Formoside induces receptor-mediated activation of CFTR via interaction with a GPCR. (A) Oocytes expressing the full-length clone and β₂AR, but not CFTR, did not respond to 5 μM formoside (F) or 1 μM isoproterenol (I) (n = 5). (Scale bar: 0.5 μA, 1 min.) (B) Current-voltage plot for isoproterenol-induced (red) and formoside-induced (blue) responses in oocytes expressing CFTR, β₂AR, and the full-length clone. (C and D) Multiple applications of 5 μM formoside to oocytes expressing CFTR, β₂AR, and clone A9-f4-230 (C) caused repeatable electrophysiological responses similar to the receptor-mediated responses to 1 μM isoproterenol (D) (n = 5) [Scale bars: C, 1.0 μA, 2 min; D, 0.5 μA, 2 min.) (E and F) Response to formoside requires a functional interaction between RL-TGR and a GPCR. Only cells expressing either β₂AR (E) (n = 5) or the rat aldehyde receptor OR-I7 (F) (n = 7) along with RL-TGR and CFTR responded robustly to formoside. Representative traces are provided in Fig. S3. Error bars represent SE. (G) Indirect immunofluorescence of heterologously expressed Strep II–RL-TGR with (Left) and without (Middle) β₂AR in HEK293 cells probed with anti–Strep II (green).
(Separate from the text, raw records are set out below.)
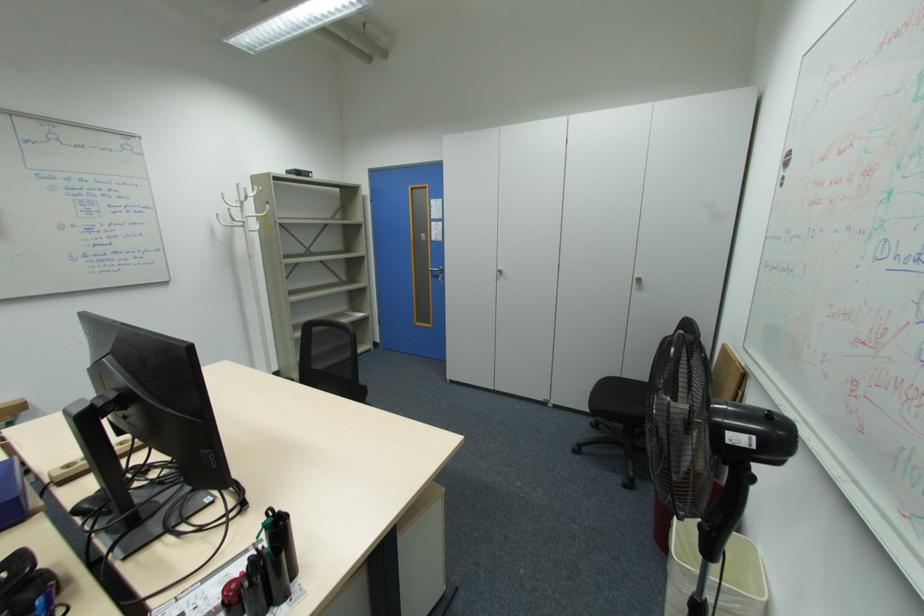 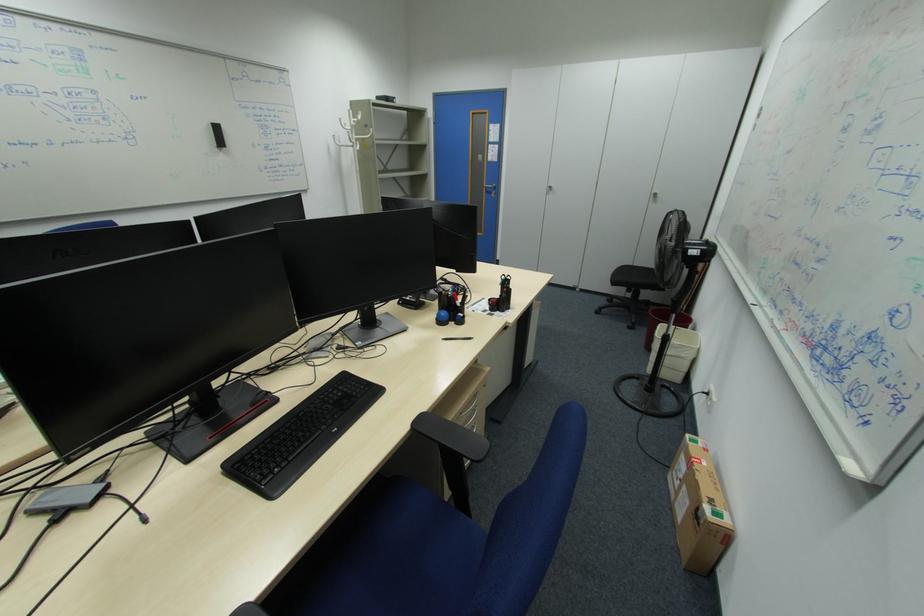 What movement of the cameraman would produce the second image?

The cameraman moved toward left, backward. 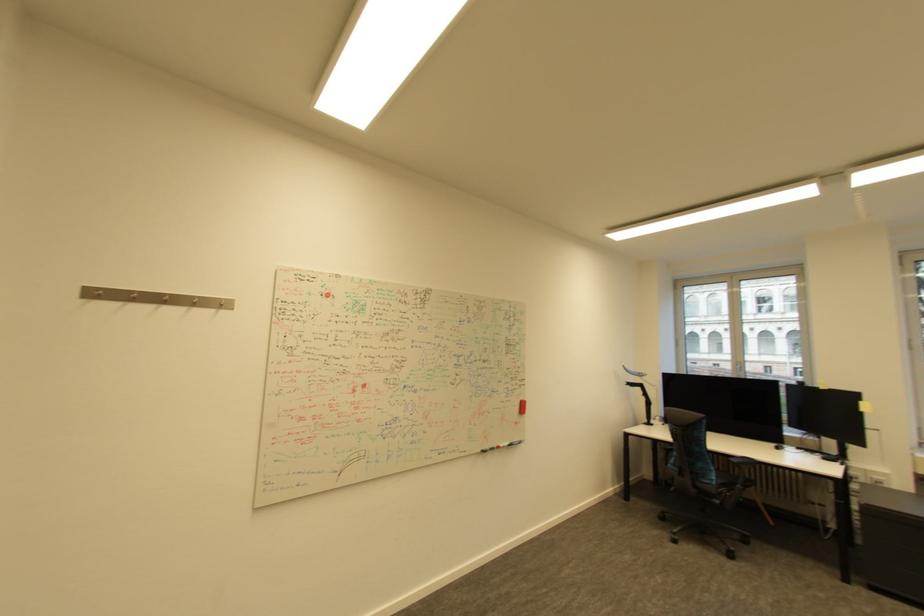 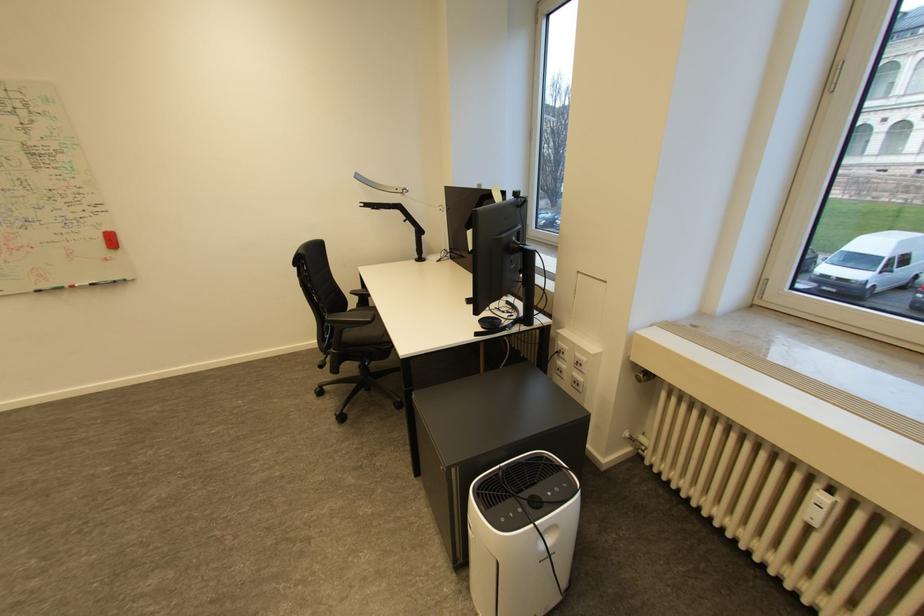 The point at (508, 446) is marked in the first image. Where is the corresponding point in the second image?

(83, 286) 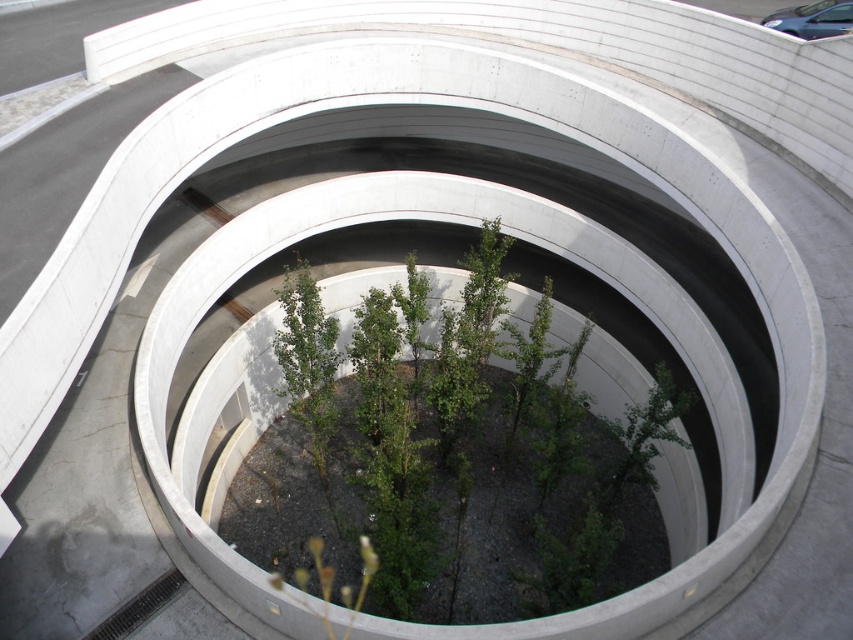 You are standing at the entrance of the parking structure and see the green leafy plant at center and the metallic gray car at upper right. Which object is closer to the center of the parking structure?

The green leafy plant at center is closer to the center of the parking structure than the metallic gray car at upper right.

You are a city planner examining this parking structure. You need to determine if the green leafy plant at center and the metallic gray car at upper right can fit side by side within a 10 meter wide space. Based on their sizes, what is your conclusion?

The green leafy plant at center is wider than the metallic gray car at upper right. However, since the exact widths are not provided, we cannot definitively determine if they can fit within 10 meters. Additional measurements are needed. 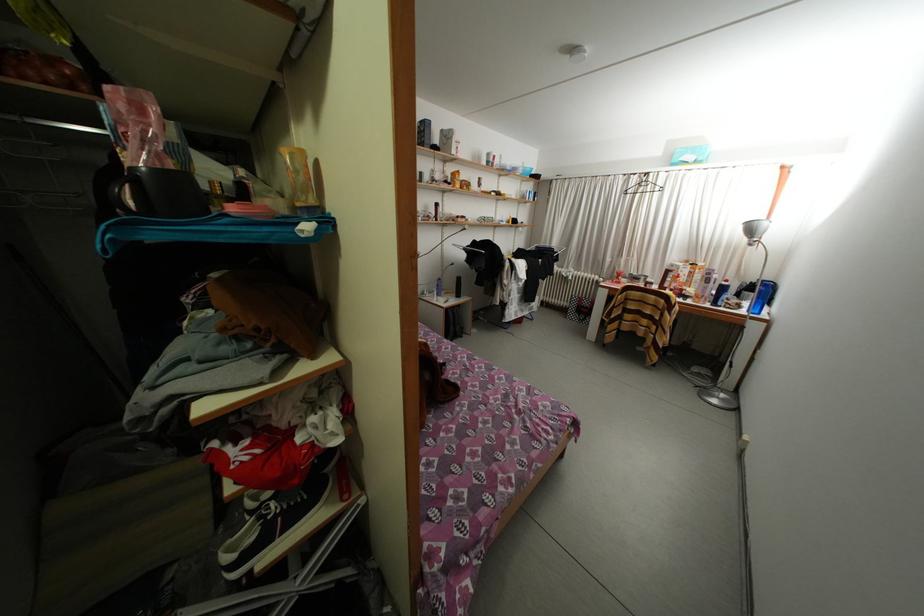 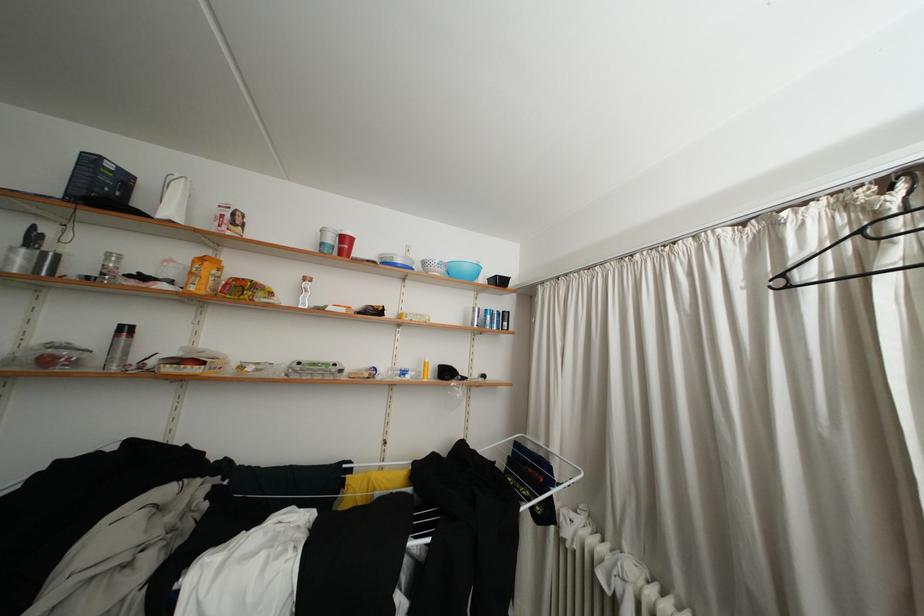 Find the pixel in the second image that matches the point at 555,251 in the first image.

(550, 448) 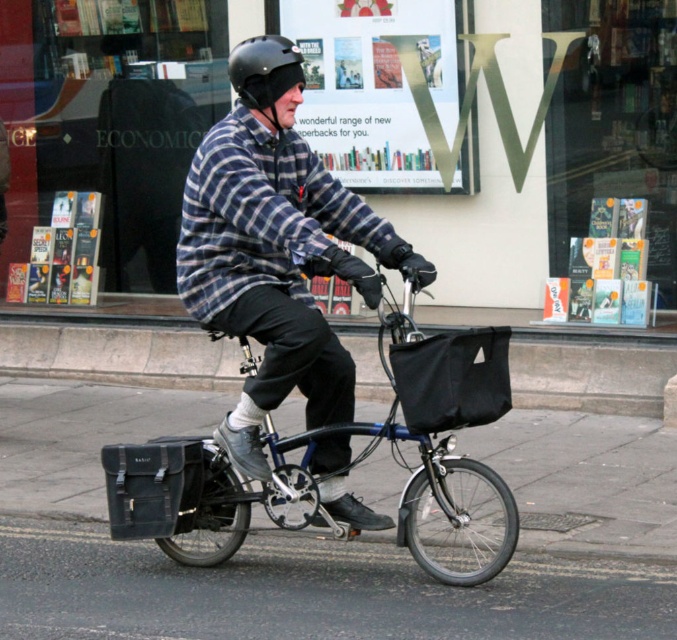 You are a pedestrian standing on the sidewalk observing the cyclist. Which item is closer to you between the plaid flannel shirt at center and the black matte helmet at center?

The plaid flannel shirt at center is closer to the viewer than the black matte helmet at center.

Based on the photo, you are a fashion designer observing the cyclist in the scene. You notice the plaid flannel shirt at center and the metallic blue bicycle at center. Which item is taller?

The plaid flannel shirt at center is taller than the metallic blue bicycle at center.

Where is the plaid flannel shirt at center located in the image?

The plaid flannel shirt at center is located at point (x=276, y=248). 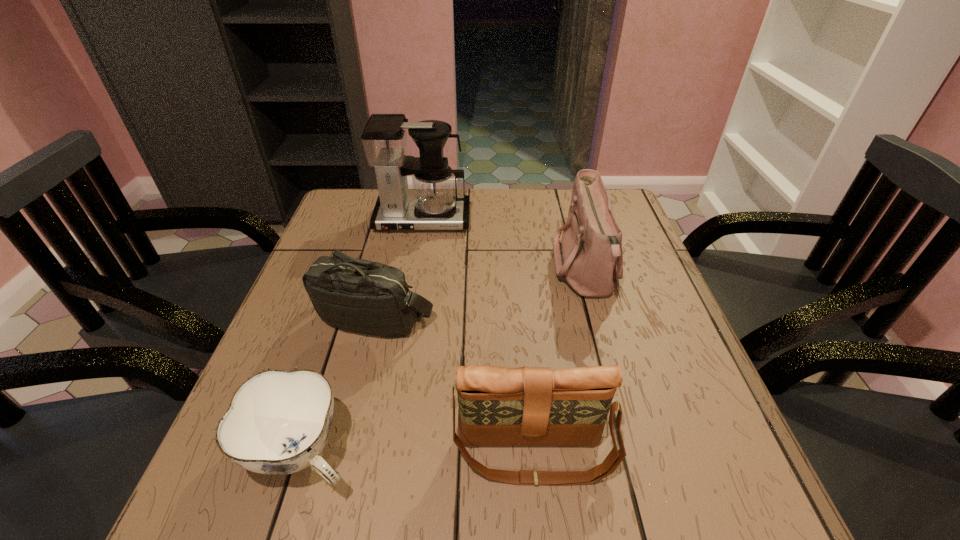 Locate an element on the screen. This screenshot has width=960, height=540. coffee maker is located at coordinates (434, 205).

Identify the location of the leftmost shoulder bag. (357, 295).

In order to click on the nearest shoulder bag in this screenshot , I will do [x=497, y=406].

Image resolution: width=960 pixels, height=540 pixels. Identify the location of the shortest object. (278, 422).

You are a GUI agent. You are given a task and a screenshot of the screen. Output one action in this format:
    pyautogui.click(x=<x>, y=<y>)
    Task: Click on the free space located 0.210m at the front of the coffee maker where the controls are located
    This screenshot has height=540, width=960.
    Given the screenshot: What is the action you would take?
    pyautogui.click(x=411, y=286)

Nuclei were stained with DAPI (blue). (Right) A confocal overlay image of Strep II–RL-TGR (green) in HEK293 cells. Individual image panels are shown in Fig. S4.

Fig. 4.

Proposed schematic of the coreceptor/GPCR complex. We hypothesize that RL-TGR, like known RAMPs, forms a complex with a GPCR to cooperatively bind ligand. The ligand-bound complex activates a signaling cascade through the GPCR's cognate G protein, resulting in the activation of signaling pathways that regulate ion channels, leading to the aversive behavior.